Referitgame: Connecting Language and Vision with Crowdsourced Dense Image Annotations

Referitgame: Connecting Language and Vision with Crowdsourced Dense Image Annotations

This research article discusses the development of a new dataset for image captioning, called "TextCaps," which is designed to improve the performance of automatic image captioning models by incorporating both visual and linguistic information. The dataset consists of over 10,000 images with corresponding captions, each carefully crafted to include both object recognition and language understanding components. The authors propose a novel approach to constructing the dataset, which involves identifying and removing any duplicate or redundant captions, and then manually correcting and augmenting the remaining captions to ensure they are accurate and informative.
The article highlights several key features of the TextCaps dataset, including its diverse range of objects, scenes, and styles, as well as its ability to capture complex contextual relationships between visual elements and language. The authors also demonstrate the effectiveness of their approach by showcasing how the dataset can be used to improve the performance of state-of-the-art image captioning models.

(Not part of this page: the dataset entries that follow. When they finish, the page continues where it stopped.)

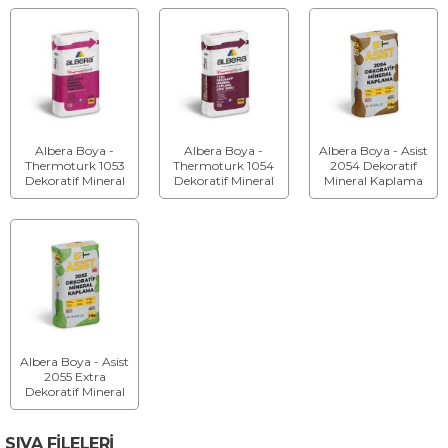
Albera Boya -
Albera Boya -
Albera Boya - Asist
Thermoturk 1053
Thermoturk 1054
2054 Dekoratif
Dekoratif Mineral
Dekoratif Mineral
Mineral Kaplama
Kaplama Tane
Kaplama Çizgi
Tane Doku -
Doku - Mineral
Doku - Mineral
Mineral Kaplama
Kaplama Tane
Kaplama Çizgi
Tane Doku
Doku
Doku
Albera Boya - Asist
2055 Extra
Dekoratif Mineral
Kaplama Tane
Doku - Mineral
Kaplama Tane
SIVA FİLELERİ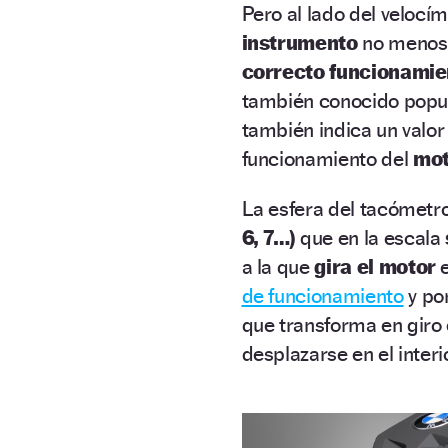
Pero al lado del velocím
instrumento
no menos i
correcto funcionamie
también conocido pop
también indica un valor 
funcionamiento del
mot
La esfera del tacómetr
6, 7…)
que en la escala
a la que
gira el motor
e
de funcionamiento
y po
que transforma en giro
desplazarse en el interi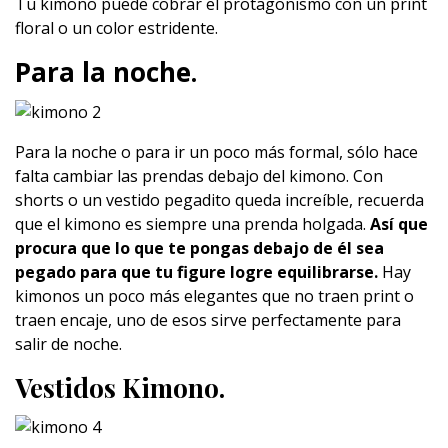
Tu kimono puede cobrar el protagonismo con un print
floral o un color estridente.
Para la noche.
Para la noche o para ir un poco más formal, sólo hace
falta cambiar las prendas debajo del kimono. Con
shorts o un vestido pegadito queda increíble, recuerda
que el kimono es siempre una prenda holgada.
Así que
procura que lo que te pongas debajo de él sea
pegado para que tu figure logre equilibrarse.
Hay
kimonos un poco más elegantes que no traen print o
traen encaje, uno de esos sirve perfectamente para
salir de noche.
Vestidos Kimono.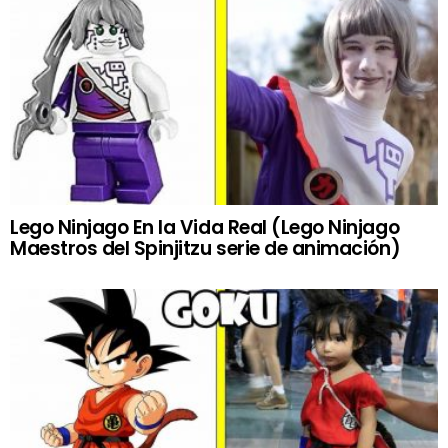
Lego Ninjago En la Vida Real (Lego Ninjago
Maestros del Spinjitzu serie de animación)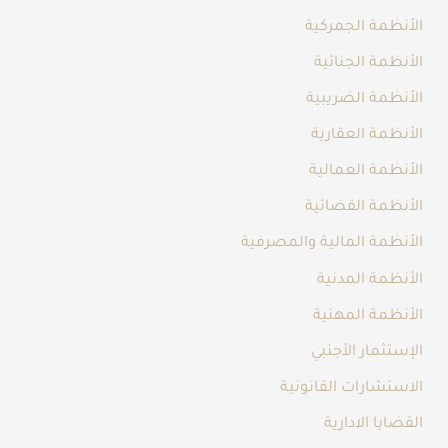
الأنظمة الجمركية
الأنظمة الجنائية
الأنظمة الضريبية
الأنظمة العقارية
الأنظمة العمالية
الأنظمة القضائية
الأنظمة المالية والمصرفية
الأنظمة المدنية
الأنظمة المهنية
الإستثمار الأجنبي
الاستشارات القانونية
القضايا الادارية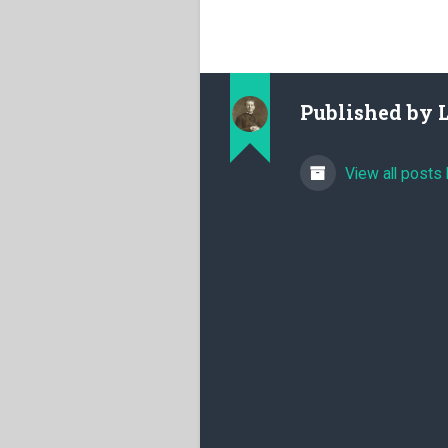
Published by
View all posts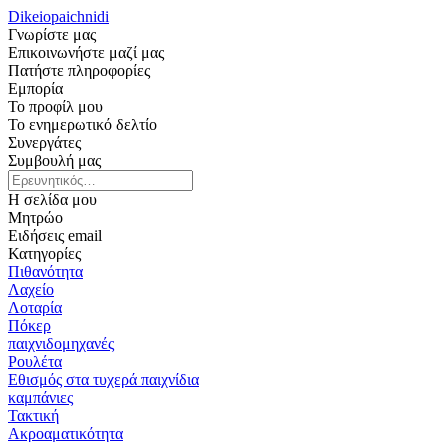
Dikeiopaichnidi
Γνωρίστε μας
Επικοινωνήστε μαζί μας
Πατήστε πληροφορίες
Εμπορία
Το προφίλ μου
Το ενημερωτικό δελτίο
Συνεργάτες
Συμβουλή μας
Η σελίδα μου
Μητρώο
Ειδήσεις email
Κατηγορίες
Πιθανότητα
Λαχείο
Λοταρία
Πόκερ
παιχνιδομηχανές
Ρουλέτα
Εθισμός στα τυχερά παιχνίδια
καμπάνιες
Τακτική
Ακροαματικότητα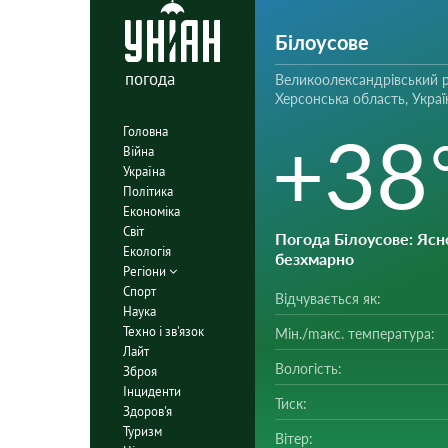
Білоусове
погода
Великоолександрівський р
Херсонська область, Украї
+38
Головна
Війна
Україна
Політика
Економіка
Світ
Погода Білоусове
: Ясн
Екологія
безхмарно
Регіони
Спорт
Відчувається як:
Наука
Техно і зв'язок
Мін./mакс. температура:
Лайт
Вологість:
Зброя
Інциденти
Тиск:
Здоров'я
Туризм
Вітер: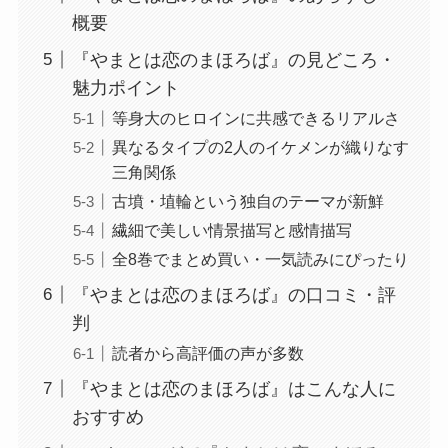
概要
『やまとは恋のまほろば』の見どころ・
魅力ポイント
等身大のヒロインに共感できるリアルさ
異なるタイプの2人のイケメンが織りなす
三角関係
古墳・埴輪という独自のテーマが新鮮
繊細で美しい情景描写と感情描写
全8巻でまとめ買い・一気読みにぴったり
『やまとは恋のまほろば』の口コミ・評
判
読者から高評価の声が多数
『やまとは恋のまほろば』はこんな人に
おすすめ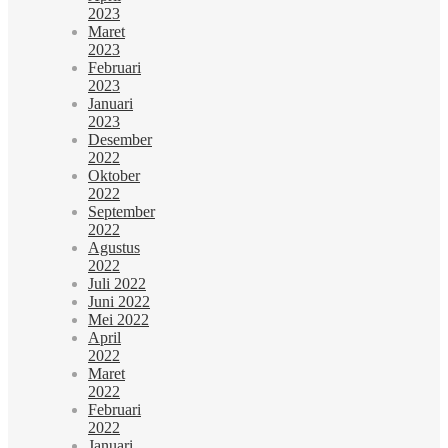
2023
Maret
2023
Februari
2023
Januari
2023
Desember
2022
Oktober
2022
September
2022
Agustus
2022
Juli 2022
Juni 2022
Mei 2022
April
2022
Maret
2022
Februari
2022
Januari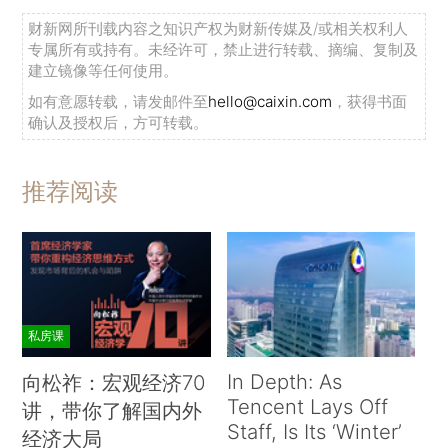
财新网所刊载内容之知识产权为财新传媒及/或相关权利人
专属所有或持有。未经许可，禁止进行转载、摘编、复制及
建立镜像等任何使用。
如有意愿转载，请发邮件至
hello@caixin.com
，获得书面
确认及授权后，方可转载。
推荐阅读
私房课
In Depth: As
向松祚：宏观经济70
Tencent Lays Off
讲，带你了解国内外
Staff, Is Its ‘Winter’
经济大局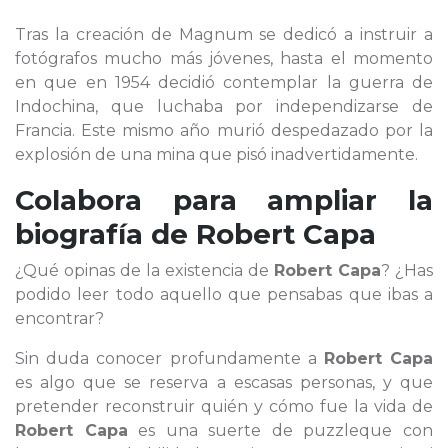
Tras la creación de Magnum se dedicó a instruir a
fotógrafos mucho más jóvenes, hasta el momento
en que en 1954 decidió contemplar la guerra de
Indochina, que luchaba por independizarse de
Francia. Este mismo año murió despedazado por la
explosión de una mina que pisó inadvertidamente.
Colabora para ampliar la
biografía de
Robert Capa
¿Qué opinas de la existencia de
Robert Capa
? ¿Has
podido leer todo aquello que pensabas que ibas a
encontrar?
Sin duda conocer profundamente a
Robert Capa
es algo que se reserva a escasas personas, y que
pretender reconstruir quién y cómo fue la vida de
Robert Capa
es una suerte de puzzleque con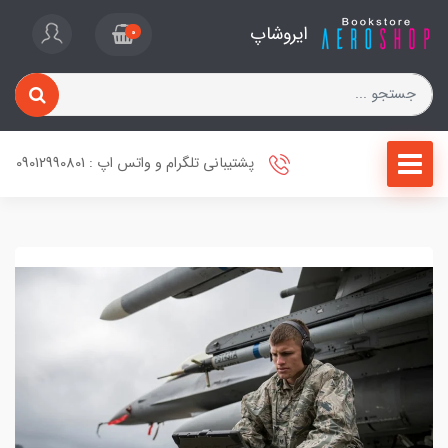
ایروشاپ
0
پشتیبانی تلگرام و واتس اپ : 09012990801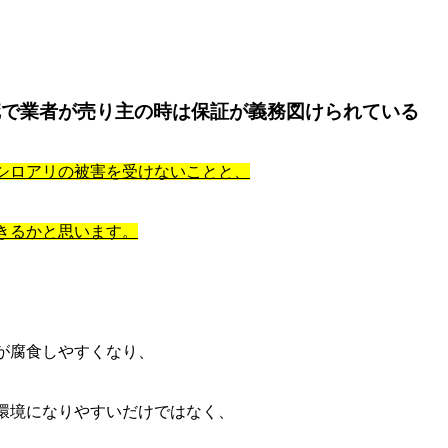
疵で業者が売り主の時は保証が義務図けられている
シロアリの被害を受けないことと、
きるかと思います。
が腐食しやすくなり、
環境になりやすいだけではなく、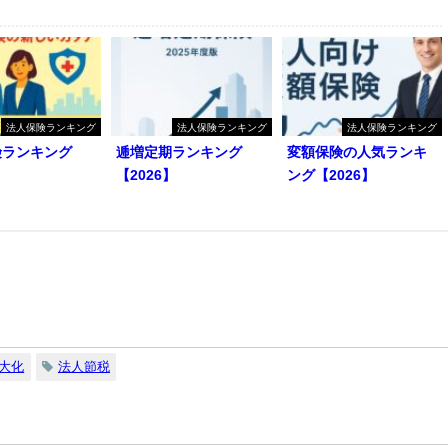
法人保険ランキング
法人保険ランキング
法人保険ランキング
険ランキング
逓増定期ランキング
変額保険の人気ランキ
】
【2026】
ング【2026】
大化
法人節税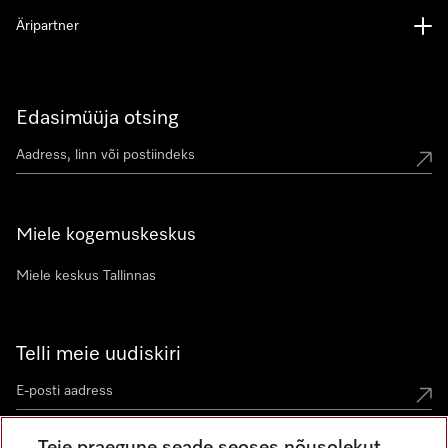
Äripartner
Edasimüüja otsing
Miele kogemuskeskus
Miele keskus Tallinnas
Telli meie uudiskiri
Teie praegune seade seoses nõusolekut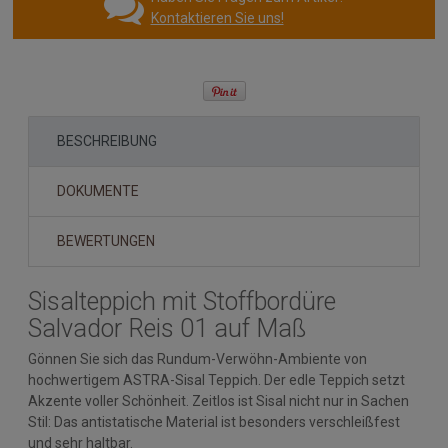
Kontaktieren Sie uns!
BESCHREIBUNG
DOKUMENTE
BEWERTUNGEN
Sisalteppich mit Stoffbordüre
Salvador Reis 01 auf Maß
Gönnen Sie sich das Rundum-Verwöhn-Ambiente von
hochwertigem ASTRA-Sisal Teppich. Der edle Teppich setzt
Akzente voller Schönheit. Zeitlos ist Sisal nicht nur in Sachen
Stil: Das antistatische Material ist besonders verschleißfest
und sehr haltbar.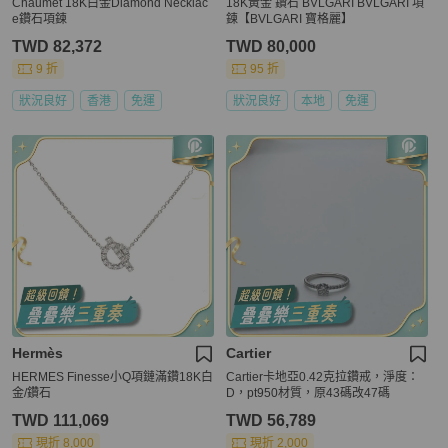
Chaumet 18K白金Diamond Necklac
18K黃金 鑽石 BVLGARI BVLGARI 項
e鑽石項鍊
鍊【BVLGARI 寶格麗】
TWD 82,372
TWD 80,000
9 折
95 折
狀況良好
香港
免運
狀況良好
本地
免運
Hermès
Cartier
HERMES Finesse小Q項鏈滿鑽18K白
Cartier卡地亞0.42克拉鑽戒，淨度：
金/鑽石
D，pt950材質，原43碼改47碼
TWD 111,069
TWD 56,789
現折 8,000
現折 2,000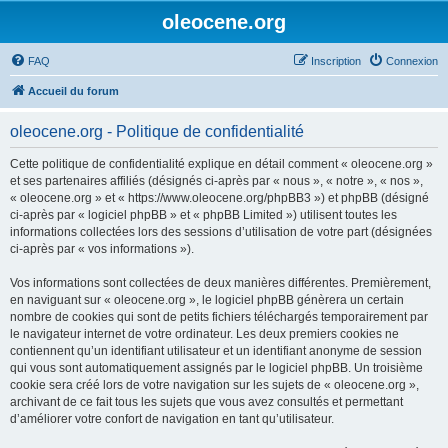
oleocene.org
FAQ
Inscription
Connexion
Accueil du forum
oleocene.org - Politique de confidentialité
Cette politique de confidentialité explique en détail comment « oleocene.org »
et ses partenaires affiliés (désignés ci-après par « nous », « notre », « nos »,
« oleocene.org » et « https://www.oleocene.org/phpBB3 ») et phpBB (désigné
ci-après par « logiciel phpBB » et « phpBB Limited ») utilisent toutes les
informations collectées lors des sessions d’utilisation de votre part (désignées
ci-après par « vos informations »).
Vos informations sont collectées de deux manières différentes. Premièrement,
en naviguant sur « oleocene.org », le logiciel phpBB génèrera un certain
nombre de cookies qui sont de petits fichiers téléchargés temporairement par
le navigateur internet de votre ordinateur. Les deux premiers cookies ne
contiennent qu’un identifiant utilisateur et un identifiant anonyme de session
qui vous sont automatiquement assignés par le logiciel phpBB. Un troisième
cookie sera créé lors de votre navigation sur les sujets de « oleocene.org »,
archivant de ce fait tous les sujets que vous avez consultés et permettant
d’améliorer votre confort de navigation en tant qu’utilisateur.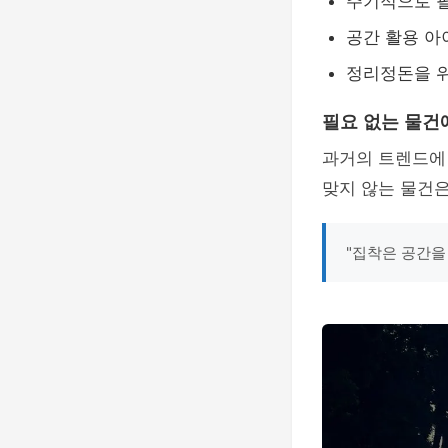
주기적으로 필
공간 활용 아
정리정돈을 
필요 없는 물건
과거의 트렌드에
맞지 않는 물건
"집착은 공간을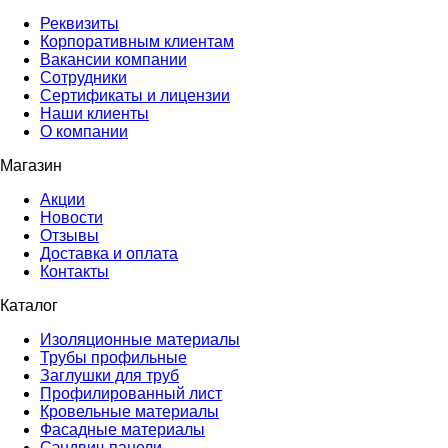
Реквизиты
Корпоративным клиентам
Вакансии компании
Сотрудники
Сертификаты и лицензии
Наши клиенты
О компании
Магазин
Акции
Новости
Отзывы
Доставка и оплата
Контакты
Каталог
Изоляционные материалы
Трубы профильные
Заглушки для труб
Профилированный лист
Кровельные материалы
Фасадные материалы
Сэндвич-панели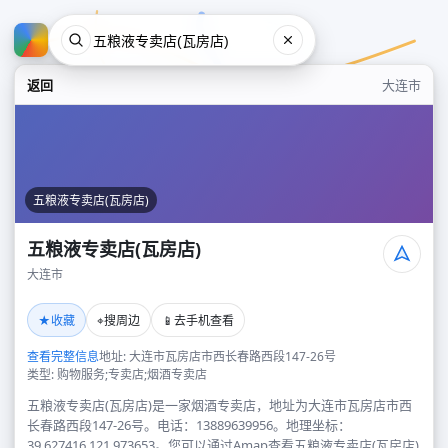
返回
大连市
五粮液专卖店(瓦房店)
五粮液专卖店(瓦房店)
大连市
五粮液专卖店(瓦房店)
★
⌖
📱
收藏
搜周边
去手机查看
大连市
查看完整信息
地址: 大连市瓦房店市西长春路西段147-26号
类型: 购物服务;专卖店;烟酒专卖店
五粮液专卖店(瓦房店)是一家烟酒专卖店，地址为大连市瓦房店市西
长春路西段147-26号。电话：13889639956。地理坐标：
39.627416,121.973653。您可以通过Amap查看五粮液专卖店(瓦房店)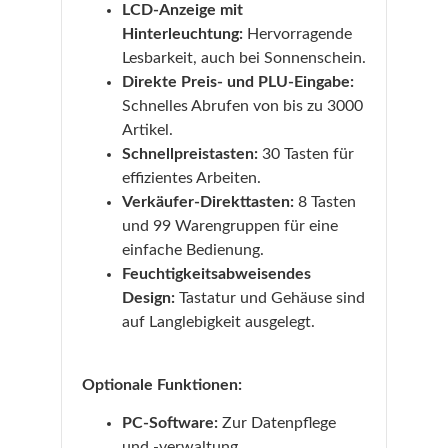
LCD-Anzeige mit
Hinterleuchtung:
Hervorragende
Lesbarkeit, auch bei Sonnenschein.
Direkte Preis- und PLU-Eingabe:
Schnelles Abrufen von bis zu 3000
Artikel.
Schnellpreistasten:
30 Tasten für
effizientes Arbeiten.
Verkäufer-Direkttasten:
8 Tasten
und 99 Warengruppen für eine
einfache Bedienung.
Feuchtigkeitsabweisendes
Design:
Tastatur und Gehäuse sind
auf Langlebigkeit ausgelegt.
Optionale Funktionen:
PC-Software:
Zur Datenpflege
und -verwaltung.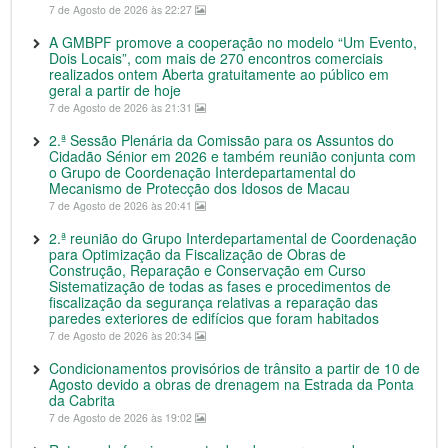
7 de Agosto de 2026 às 22:27
A GMBPF promove a cooperação no modelo “Um Evento,
Dois Locais”, com mais de 270 encontros comerciais
realizados ontem Aberta gratuitamente ao público em
geral a partir de hoje
7 de Agosto de 2026 às 21:31
2.ª Sessão Plenária da Comissão para os Assuntos do
Cidadão Sénior em 2026 e também reunião conjunta com
o Grupo de Coordenação Interdepartamental do
Mecanismo de Protecção dos Idosos de Macau
7 de Agosto de 2026 às 20:41
2.ª reunião do Grupo Interdepartamental de Coordenação
para Optimização da Fiscalização de Obras de
Construção, Reparação e Conservação em Curso
Sistematização de todas as fases e procedimentos de
fiscalização da segurança relativas a reparação das
paredes exteriores de edifícios que foram habitados
7 de Agosto de 2026 às 20:34
Condicionamentos provisórios de trânsito a partir de 10 de
Agosto devido a obras de drenagem na Estrada da Ponta
da Cabrita
7 de Agosto de 2026 às 19:02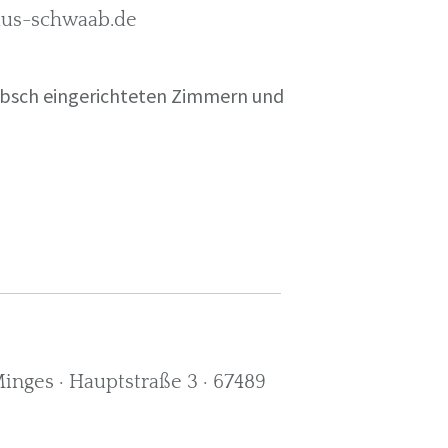
rkus-schwaab.de
übsch eingerichteten Zimmern und
nges · Hauptstraße 3 · 67489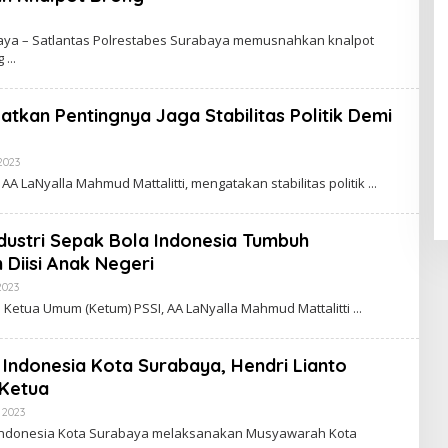
B
Y
baya – Satlantas Polrestabes Surabaya memusnahkan knalpot
ng
atkan Pentingnya Jaga Stabilitas Politik Demi
2023
B
Y
 AA LaNyalla Mahmud Mattalitti, mengatakan stabilitas politik
ndustri Sepak Bola Indonesia Tumbuh
Diisi Anak Negeri
2023
B
Y
 Ketua Umum (Ketum) PSSI, AA LaNyalla Mahmud Mattalitti
 Indonesia Kota Surabaya, Hendri Lianto
 Ketua
 2023
B
Y
Indonesia Kota Surabaya melaksanakan Musyawarah Kota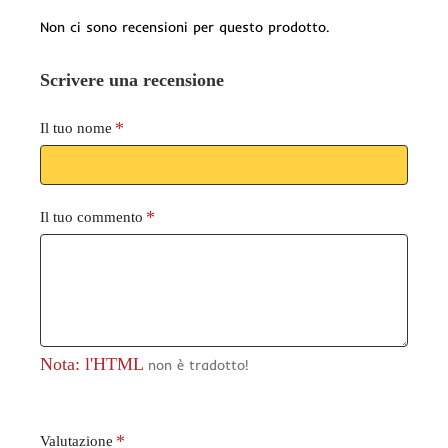
Non ci sono recensioni per questo prodotto.
Scrivere una recensione
Il tuo nome
Il tuo commento
Nota: l'HTML
non è tradotto!
V
Valutazione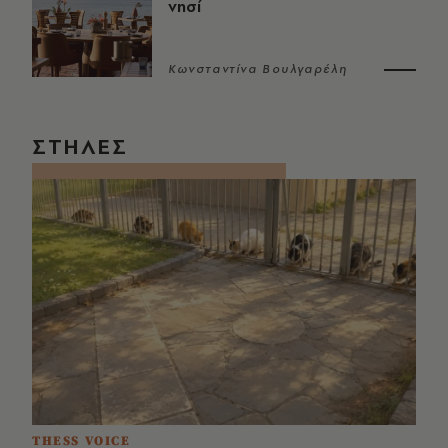
νησί
Κωνσταντίνα Βουλγαρέλη
ΣΤΗΛΕΣ
THESS VOICE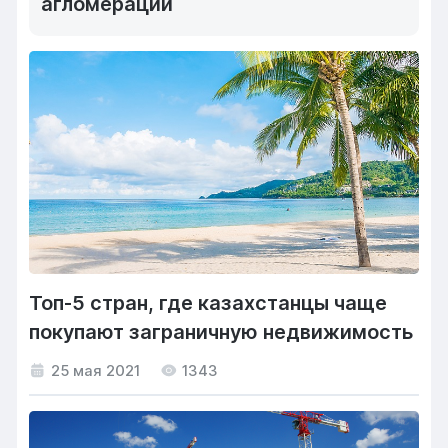
агломерации
Топ-5 стран, где казахстанцы чаще
покупают заграничную недвижимость
25 мая 2021
1343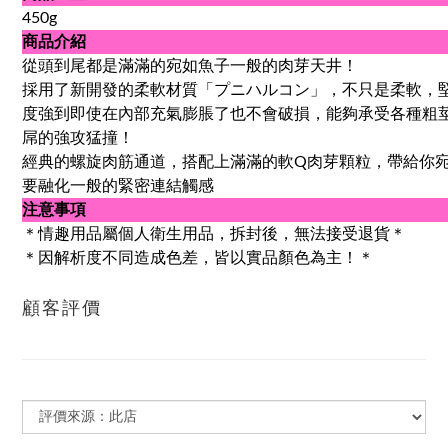
450g
商品介紹
從頭到尾都是滿滿的宛如魚子一般的肉芽天井！
採用了新開發的柔軟材質「プニハルコン」，不只是柔軟，
度強到即使在內部充氣膨脹了也不會破損，能夠承受各種粗
屌的強攻猛撞！
經典的螺旋肉筋通道，搭配上滿滿的軟Q肉芽顆粒，帶給你
要融化一般的緊密連結觸感
注意事項
＊情趣用品屬個人衛生用品，拆封後，無法接受退貨＊
＊因解析度不同造成色差，皆以實品顏色為主！＊
顧客評價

To create the TextCaps dataset, the authors first collected a large dataset of images from various sources, including online repositories and datasets. They then applied a series of filters to remove any duplicate or irrelevant images, resulting in a final dataset of over 10,000 unique images. Next, they carefully crafted each caption by identifying the object(s) depicted in each image and describing them in a clear and concise manner.
One innovative aspect of the TextCaps dataset is its focus on incorporating both visual and linguistic information. Unlike other datasets, which often rely solely on textual descriptions or visual features, TextCaps combines both to create a more comprehensive understanding of how language and vision interact in image captioning. This allows the models to learn not only how to recognize objects in an image but also how to use language to describe them effectively.
The authors also propose several novel evaluation metrics for assessing the performance of image captioning models on TextCaps, including a combination of automated and human-generated evaluations. These metrics allow researchers to evaluate their models not only against a baseline but also against a set of rigorously defined quality criteria, providing a more nuanced understanding of their performance.
Overall, the TextCaps dataset represents a significant advancement in the field of image captioning, providing a rich and diverse source of data for researchers to build upon and improve. Its ability to capture complex contextual relationships between visual elements and language makes it an ideal platform for developing more sophisticated and accurate image captioning models in the future.